Portland finally appears ready to trade Damian Lillard. How might his landing spot impact the Knicks?
Good morning! Training camp opens ONE WEEK FROM TODAY! Giddy the eff up. Today I’m continuing to countdown some Knicks stuff I’m excited for, plus take an expansive look at the Dame trade sweepstakes from New York’s perspective. Let’s get to it…
The Countdown Continues…
As promised on Friday, I’m going to continue counting down the 10 things I’m most excited about for this upcoming season all the way through the opening of camp. Deuce clocked in at No. 10 on Friday, and I’ll be doing two more for each newsletter this week until we get to No. 1 next Monday. On to number nine…
No. 9 - Mitchell Robinson to play 80
A high bar, I know. It’s probably an unrealistic goal in the modern NBA, let alone for someone who has averaged under 60 games a year over his five-year career.
But I have my reasons to root for the highly unlikely.
If Robinson plays 80 games this season, that’ll give him 369 games in a New York uniform, or one more than OAKAAK David Lee. That would leave Carmelo Anthony as the only player to join the franchise since 2000 with more games as a Knick under their belt.
I like David a lot, and have fond memories of his professionalism both on and off the court amidst a sea of disfunction. But there would be something really cool about seeing Robinson surpass Lee after there were so many questions surrounding Mitch when Scott Perry plucked him in the second round. Since then, he’s been everything the organization could have reasonably asked for and then some, all while maintaining one of the most unique and carefree personas in the league.
Oh, and watching him play remains a blast. Last season, he finally achieved the level of consistency we’d been yearning for, providing a modicum of stability on both ends of the court. Between that and the highlight blocks & putbacks, it’s easy to overlook his offensive limitations (at least during the regular season).
Bonus stat: even if he doesn’t play 80, Robinson is 74 offensive rebounds away from 3rd place on that franchise leaderboard, trailing only Charles Oakley and Patrick Ewing.
No. 8 - Knicks / Bucks games
I guess this is the masochistic entry to the list.
When Giannis Antetokounmpo first came into the league, the Knicks actually had a fair bit of success at his expense, winning three out of four in their first season series. Since then, Giannis has played more games against New York than any team outside of his own division. The Bucks’ record in those games: 24 wins and five losses, with six straight victories and counting. In fact, Milwaukee was the only Eastern Conference foe the Knicks didn’t beat last year, although all three games were close.
So yeah, this is probably an odd entry on the list. Again though, I have my reasons.
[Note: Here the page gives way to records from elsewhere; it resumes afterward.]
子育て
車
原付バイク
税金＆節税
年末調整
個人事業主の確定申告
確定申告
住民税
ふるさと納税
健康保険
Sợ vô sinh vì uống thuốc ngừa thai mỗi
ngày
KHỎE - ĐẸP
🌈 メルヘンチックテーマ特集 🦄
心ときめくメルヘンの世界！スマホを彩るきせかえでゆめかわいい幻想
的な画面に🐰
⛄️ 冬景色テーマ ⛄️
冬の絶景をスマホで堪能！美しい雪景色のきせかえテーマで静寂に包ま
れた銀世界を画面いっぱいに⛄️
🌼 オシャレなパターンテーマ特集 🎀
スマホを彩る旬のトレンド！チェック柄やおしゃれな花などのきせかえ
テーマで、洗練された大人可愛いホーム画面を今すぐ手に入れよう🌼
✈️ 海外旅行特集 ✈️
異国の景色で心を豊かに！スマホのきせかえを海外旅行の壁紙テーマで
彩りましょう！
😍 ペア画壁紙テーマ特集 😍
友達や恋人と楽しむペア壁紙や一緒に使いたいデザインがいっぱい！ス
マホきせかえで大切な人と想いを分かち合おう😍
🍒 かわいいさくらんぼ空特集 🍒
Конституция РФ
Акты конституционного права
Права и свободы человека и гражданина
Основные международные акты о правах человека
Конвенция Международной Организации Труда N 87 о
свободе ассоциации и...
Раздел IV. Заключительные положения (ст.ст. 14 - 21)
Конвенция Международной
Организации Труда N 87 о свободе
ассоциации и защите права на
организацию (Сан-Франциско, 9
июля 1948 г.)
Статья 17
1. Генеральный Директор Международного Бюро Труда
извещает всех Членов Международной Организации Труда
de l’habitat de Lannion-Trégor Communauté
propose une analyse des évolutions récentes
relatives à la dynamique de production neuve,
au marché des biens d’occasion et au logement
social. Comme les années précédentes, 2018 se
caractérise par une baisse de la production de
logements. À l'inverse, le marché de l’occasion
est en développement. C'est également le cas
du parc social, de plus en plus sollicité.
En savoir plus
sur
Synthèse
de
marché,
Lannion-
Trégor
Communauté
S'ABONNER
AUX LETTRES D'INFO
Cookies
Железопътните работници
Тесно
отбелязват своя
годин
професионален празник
The Knicks have been connected to a lot of star players over the years. Every time they would play against one ahead of the summer that they were going to be in the running for said star, the player and his team would demolish New York. More than that, whether it was LeBron or KD or whoever, you’d swear they took special delight in the level of humiliation they inflicted.
Now, Giannis will be that guy…except for the first time I can remember, the Knicks are good enough to put up a fight, and maybe even steal a victory or two. Call me crazy, but I’m excited for the possibility they show the Bucks they’re the better team even without the Freak. Throw in their placement in the same mid-season tournament bracket and their Christmas Day affair, and it adds a little extra intrigue to a few of their matchups.
And hey…at 24-5, there’s nowhere to go but up, right?
How a Dame Trade Impacts the Knicks
After a long summer of Dame melodrama (and really, years of him deciding just how many of his 10 toes would be firmly entrenched in Portland), the 7-time All-NBA guard finally appears to be on the move.
Amidst a new swirl of trade rumors, the only question now appears to be where, not if, Lillard is dealt.
As it should be. Jokes aside, the Top-75’er deserves to finish his career somewhere he has a real shot at a ring, a ship that has long since sailed from the Pacific Northwest. For as tiring as his public posturing has become, give Lillard credit for advocating on his own behalf about as well as anyone has done without completely torpedoing their public image. Now we’ll see if he gets his way.
His way, of course, would involve a one-way ticket to South Beach, where he’d instantly form one of the NBA’s best big three alongside Jimmy Butler and Bam Adebayo. You can argue about whether there are more talented trios, but it’s tough to find three star players who fit as seamlessly with one another as they would.
That’s a scary thought for the rest of the league, and in particular anyone who has designs on getting out of the East in the near future.
The Knicks, after many years wandering blindfolded in the wilderness, are now in that category - maybe not this season, but soon. Of course, their elevation to contender status could get a kick start if they jump ahead of Miami in line and trade for Dame themselves.
The notion of pairing Lillard with Jalen Brunson to form the league’s most lethal scoring backcourt hasn’t gained much traction amongst most fans1, which says as much about how far the Knicks have come in the last few years as it does the wisdom of going all in on an offense-first backcourt.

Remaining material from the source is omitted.